WhatsApp Message Urgency Classification
A FastText-based NLP system that classifies incoming WhatsApp messages by urgency level — helping a pharmacy client cut through chat noise and respond to what matters most, faster.
- Role
- ML + Full-stack Dev
- Client
- Pharmacy (SMB)
- Model
- FastText (fine-tuned)
- Status
- Completed
Background
A small pharmacy was drowning in WhatsApp messages — prescription refill requests, appointment inquiries, promotional spam, and casual chats all flooding the same inbox with no way to prioritize. Staff were manually scrolling through hundreds of messages a day, often missing time-sensitive requests from patients.
- Inbox flooded with spam and low-priority chats
- Urgent patient messages getting buried
- No system to surface what needs immediate attention
- Auto-classify messages into urgency levels
- Surface urgent chats on a priority dashboard
- Alert staff with repeat notifications until handled
ML Pipeline
FastText was chosen as the model backbone — it's lightweight, fast at inference, and reliable enough for small business use cases without needing heavy infrastructure. Since FastText is pre-trained, the pipeline focused on collecting domain-specific training data and fine-tuning it to the pharmacy context.
Gathered real-world WhatsApp message samples representative of the pharmacy context — covering prescription requests, appointment questions, complaints, spam, and casual messages.
Removed noise such as emoji-only messages, media placeholders, and duplicate entries.
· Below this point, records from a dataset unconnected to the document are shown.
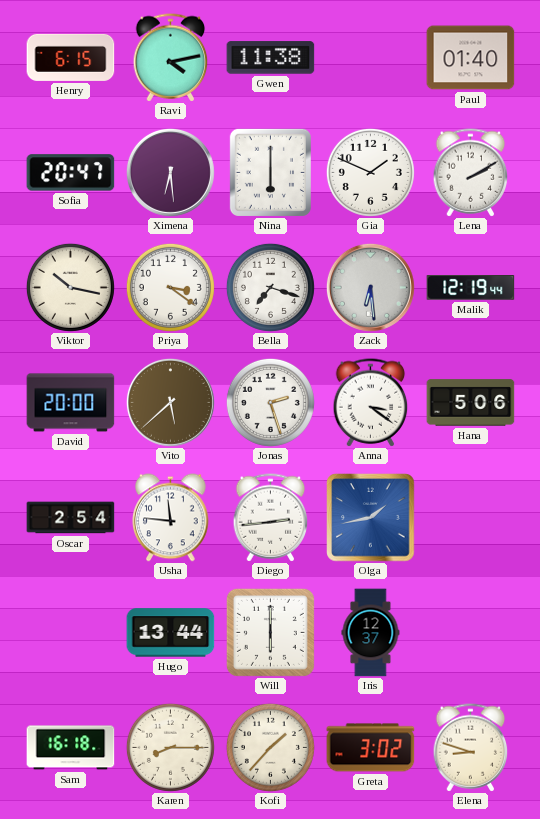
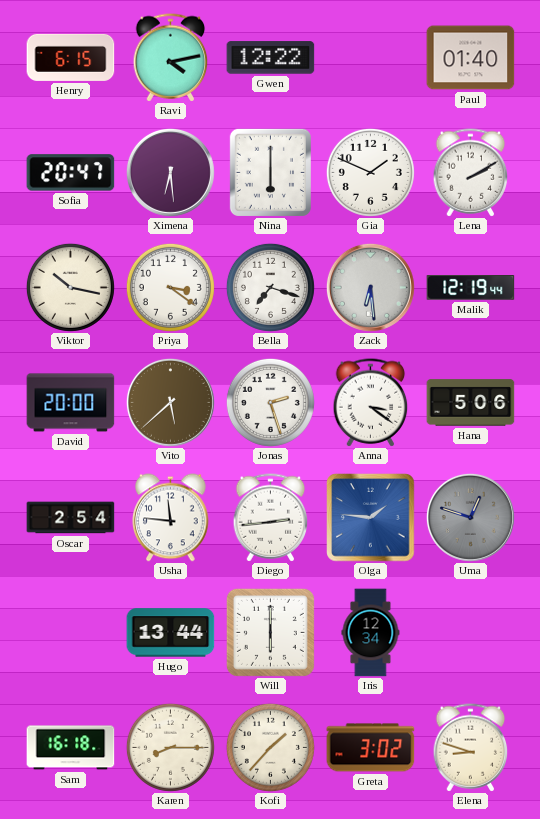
Gwen: 11:38 -> 12:22
Olga: 1:43 -> 1:46
Uma: none -> 12:48
Iris: 12:37 -> 12:34
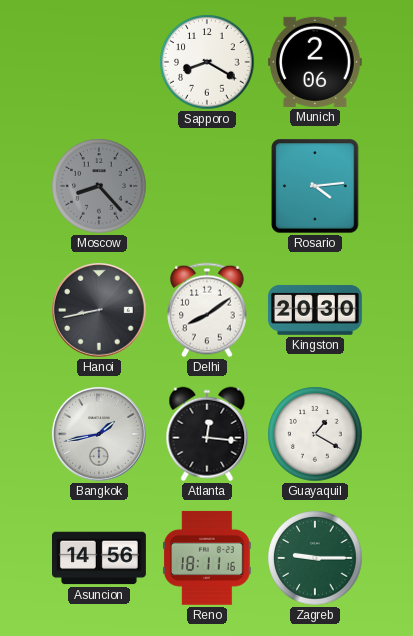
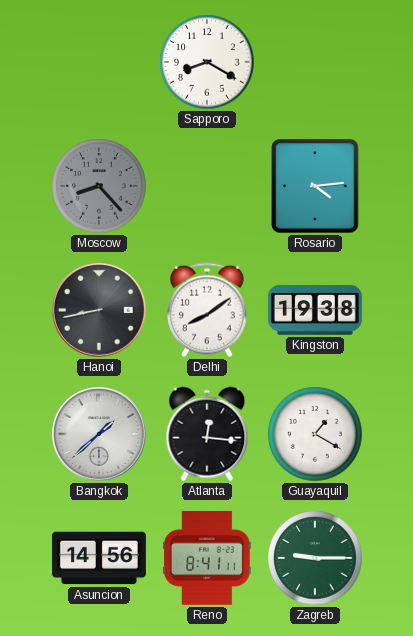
Munich: 2:06 -> none
Kingston: 20:30 -> 19:38
Bangkok: 1:43 -> 1:38
Reno: 18:11 -> 8:41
Text was normalized for consistent tokenization.
Each message was labelled into one of three classes: Urgent (requires immediate staff response), Normal (standard inquiry, can be queued), or Non-Urgent (spam, promotional, or irrelevant).
The pre-trained FastText model was fine-tuned on the labelled dataset. Because FastText is already pre-trained on large corpora, fine-tuning required minimal data and compute while still achieving reliable domain accuracy.
How It Works
The deployed system connects directly to the pharmacy's WhatsApp through Fontee webhooks. Every incoming message triggers a classification in real-time, and the result drives what appears on the staff dashboard.
Urgency Classes
Requires immediate staff response. Surfaces on the priority dashboard and triggers a repeat notification every 10 minutes until handled.
Standard inquiries that can be queued and addressed in order without time pressure.
Spam, promotional content, or casual messages with no actionable follow-up needed.
Dashboard & Notification System
Urgent messages are surfaced front and center, showing sender info and the message content at a glance. Clears automatically once all items are handled.
If urgent messages remain unresolved, the system re-alerts staff every 10 minutes — ensuring nothing critical gets missed during busy periods.
Each urgent message card has a one-tap shortcut that opens the conversation directly in WhatsApp, so staff can respond without any friction.
Works as a standard web app on desktop. On mobile, it's installable as a PWA — giving staff a native-like experience with push notifications on their phones.